Date of Award


Degree Type


Degree Name

Doctor of Philosophy (PhD)

Graduate Group


First Advisor

Joshua B. Plotkin


There has been a long tradition in molecular evolution to study selective pressures operating at the amino-acid level. But protein-coding variation is not the only level on which molecular adaptations occur, and it is not clear what roles non-coding variation has played in evolutionary history, since they have not yet been systematically explored. In this dissertation I systematically explore several aspects of selective pressures of noncoding nucleotide variation:

The first project (Chapter 2) describes research on the determinants of eukaryotic translation dynamics, which include selection on non-coding aspects of DNA variation. Deep sequencing of ribosome-protected mRNA fragments and polysome gradients in various eukaryotic organisms have revealed an intriguing pattern: shorter mRNAs tend to have a greater overall density of ribosomes than longer mRNAs. There is debate about the cause of this trend. To resolve this open question, I systematically analysed 5’ mRNA structure and codon usage patterns in short versus long genes across 100 sequenced eukaryotic genomes. My results showed that compared with longer ones, short genes initiate faster, and also elongate faster. Thus the higher ribosome density in short eukaryote genes cannot be explained by translation elongation. Rather it is the translation initiation rate that sets the pace for eukaryotic protein translation. This work was followed by modelling studies of translation dynamics in a yeast cell.

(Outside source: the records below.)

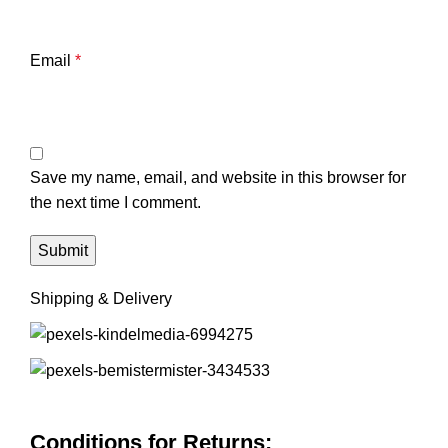
Email
*
Save my name, email, and website in this browser for
the next time I comment.
Shipping & Delivery
Conditions for Returns:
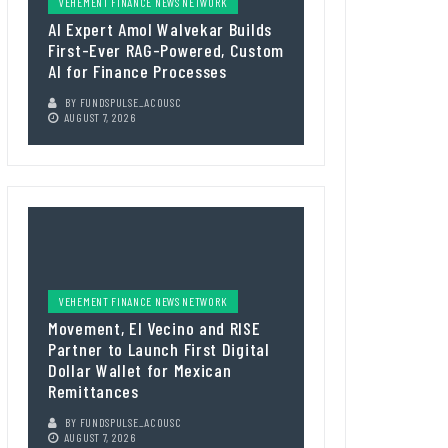
VEHEMENT FINANCE NEWS NETWORK
AI Expert Amol Walvekar Builds
First-Ever RAG-Powered, Custom
AI for Finance Processes
BY
FUNDSPULSE_ACOUSC
AUGUST 7, 2026
VEHEMENT FINANCE NEWS NETWORK
Movement, El Vecino and RISE
Partner to Launch First Digital
Dollar Wallet for Mexican
Remittances
BY
FUNDSPULSE_ACOUSC
AUGUST 7, 2026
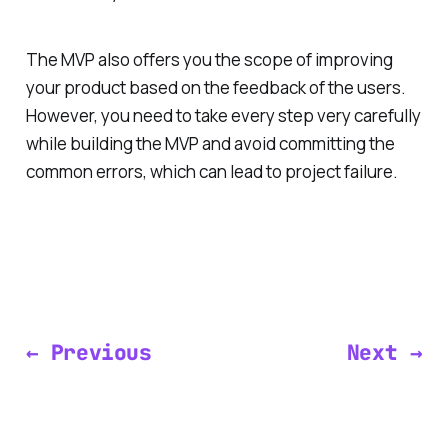
The MVP also offers you the scope of improving
your product based on the feedback of the users.
However, you need to take every step very carefully
while building the MVP and avoid committing the
common errors, which can lead to project failure.
← Previous
Next →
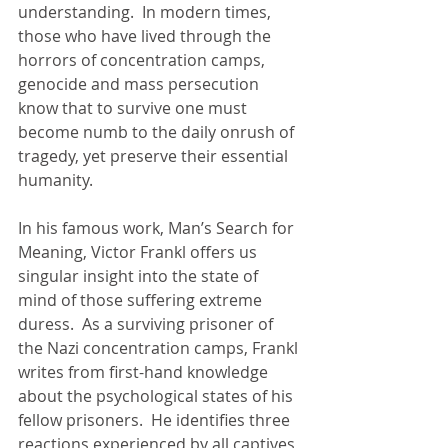
understanding.  In modern times, 
those who have lived through the 
horrors of concentration camps, 
genocide and mass persecution 
know that to survive one must 
become numb to the daily onrush of 
tragedy, yet preserve their essential 
humanity.
In his famous work, Man’s Search for 
Meaning, Victor Frankl offers us 
singular insight into the state of 
mind of those suffering extreme 
duress.  As a surviving prisoner of 
the Nazi concentration camps, Frankl 
writes from first-hand knowledge 
about the psychological states of his 
fellow prisoners.  He identifies three 
reactions experienced by all captives 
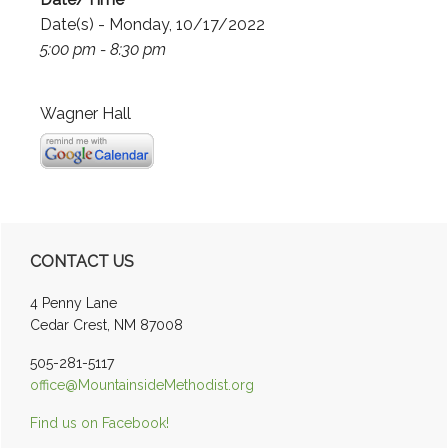
Date(s) - Monday, 10/17/2022
5:00 pm - 8:30 pm
Wagner Hall
Primary
CONTACT US
Sidebar
4 Penny Lane
Cedar Crest, NM 87008
505-281-5117
office@MountainsideMethodist.org
Find us on Facebook!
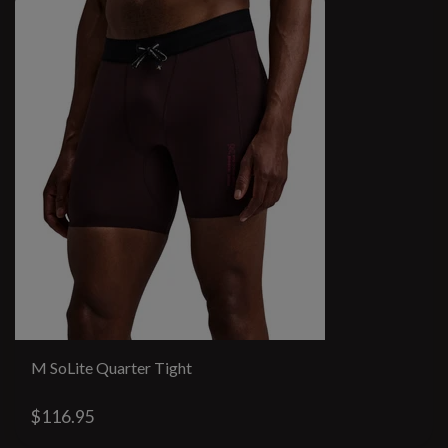
M SoLite Quarter Tight
$116.95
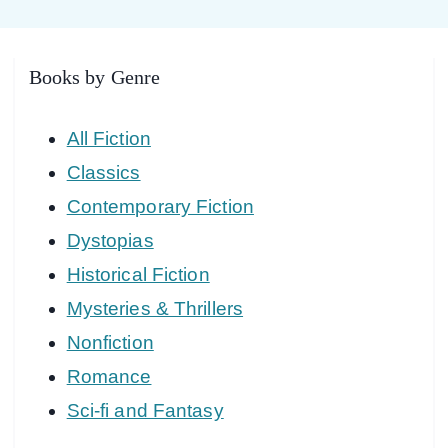
Books by Genre
All Fiction
Classics
Contemporary Fiction
Dystopias
Historical Fiction
Mysteries & Thrillers
Nonfiction
Romance
Sci-fi and Fantasy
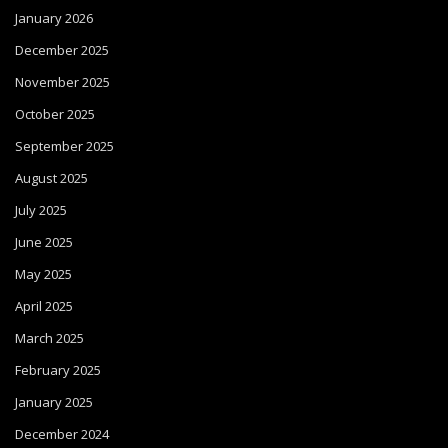
January 2026
December 2025
November 2025
October 2025
September 2025
August 2025
July 2025
June 2025
May 2025
April 2025
March 2025
February 2025
January 2025
December 2024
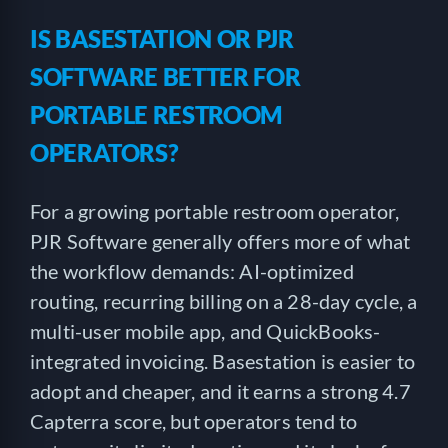
IS BASESTATION OR PJR
SOFTWARE BETTER FOR
PORTABLE RESTROOM
OPERATORS?
For a growing portable restroom operator,
PJR Software generally offers more of what
the workflow demands: AI-optimized
routing, recurring billing on a 28-day cycle, a
multi-user mobile app, and QuickBooks-
integrated invoicing. Basestation is easier to
adopt and cheaper, and it earns a strong 4.7
Capterra score, but operators tend to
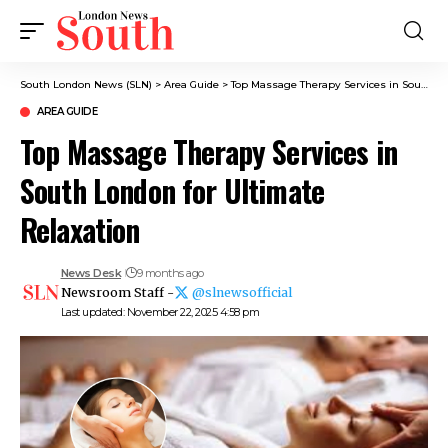
South London News (SLN)
>
Area Guide
>
Top Massage Therapy Services in South London for Ultimate Relaxation
AREA GUIDE
Top Massage Therapy Services in
South London for Ultimate
Relaxation
News Desk
9 months ago
Newsroom Staff -
@slnewsofficial
Last updated: November 22, 2025 4:58 pm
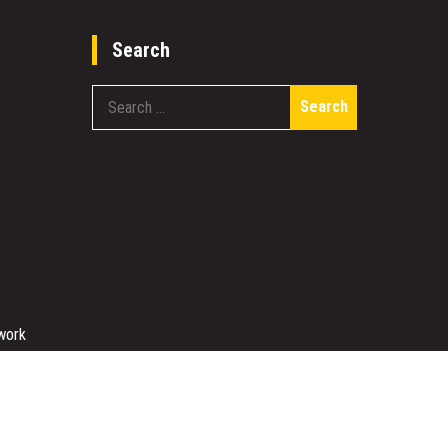
Search
Search
for:
work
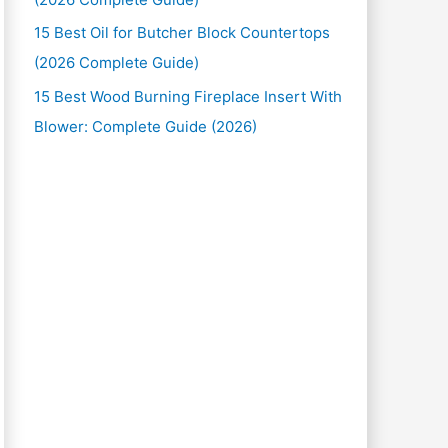
15 Best Oil for Butcher Block Countertops
(2026 Complete Guide)
15 Best Wood Burning Fireplace Insert With
Blower: Complete Guide (2026)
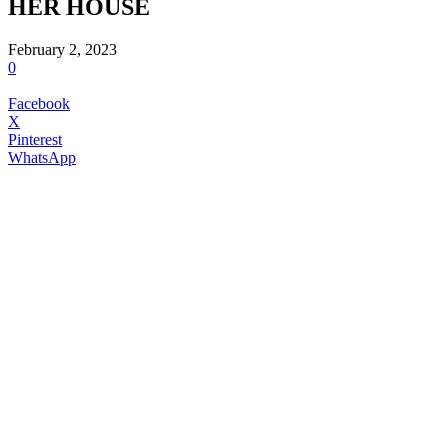
HER HOUSE
February 2, 2023
0
Facebook
X
Pinterest
WhatsApp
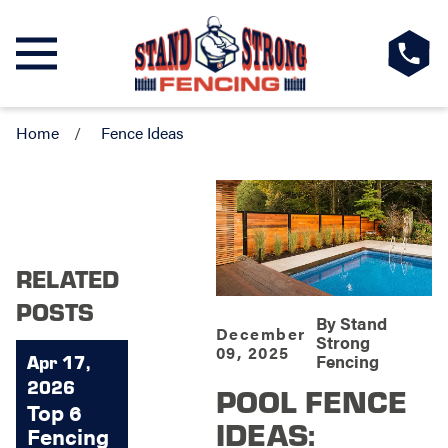
Home
Fence Ideas
RELATED
POSTS
By
Stand
December
Strong
09, 2025
Fencing
Apr 17,
2026
POOL FENCE
Top 6
IDEAS:
Fencing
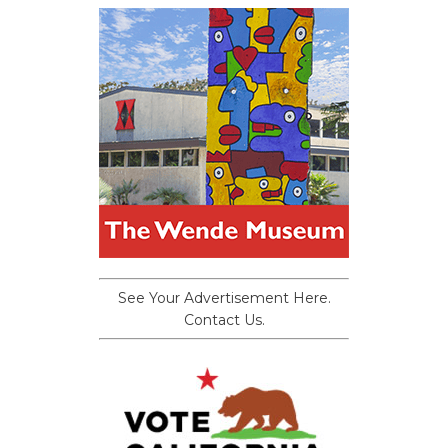
See Your Advertisement Here.
Contact Us.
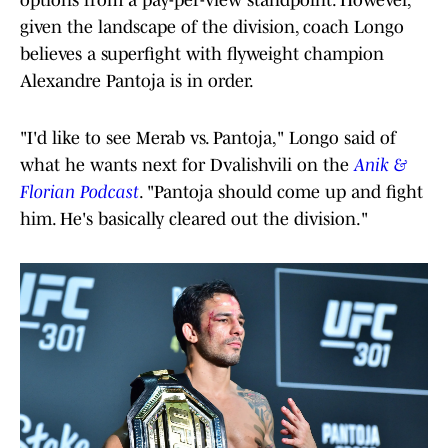
given the landscape of the division, coach Longo
believes a superfight with flyweight champion
Alexandre Pantoja is in order.
"I'd like to see Merab vs. Pantoja," Longo said of
what he wants next for Dvalishvili on the
Anik &
Florian Podcast
. "Pantoja should come up and fight
him. He's basically cleared out the division."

Chapter 3 concerns detecting selective pressures on the viral RNA structures. Most previous research on RNA viruses has focused on identifying amino-acid residues under positive or purifying selection, whereas selection on RNA structures has received less attention. I developed algorithms to scan along the viral genome and identify regions that exhibit signals of purifying or diversifying selection on RNA structure, by comparing the structural distances between actual viral RNA sequences against an appropriate null distribution. Unlike other algorithms that identify structural constraints, my approach accounts for the phylogenetic relationships among viral sequences, as well the observed variation in amino-acid sequences. Applied to Influenza viruses, I found that a significant portion of influenza viral genomes have experienced purifying selection for RNA structure, in both the positive- and negative-sense RNA forms, over the past few decades; and I found the first evidence of positive selection on RNA structure in specific regions of these viral genomes.

Overall, the projects presented in these chapters represent a systematic look at several novel aspects of selection on noncoding nucleotide variation. These projects should open up new directions in studying the molecular signatures of natural selection, including studies on interactions between different layers at which selection may operate simultaneously (e.g. RNA structure and protein sequence).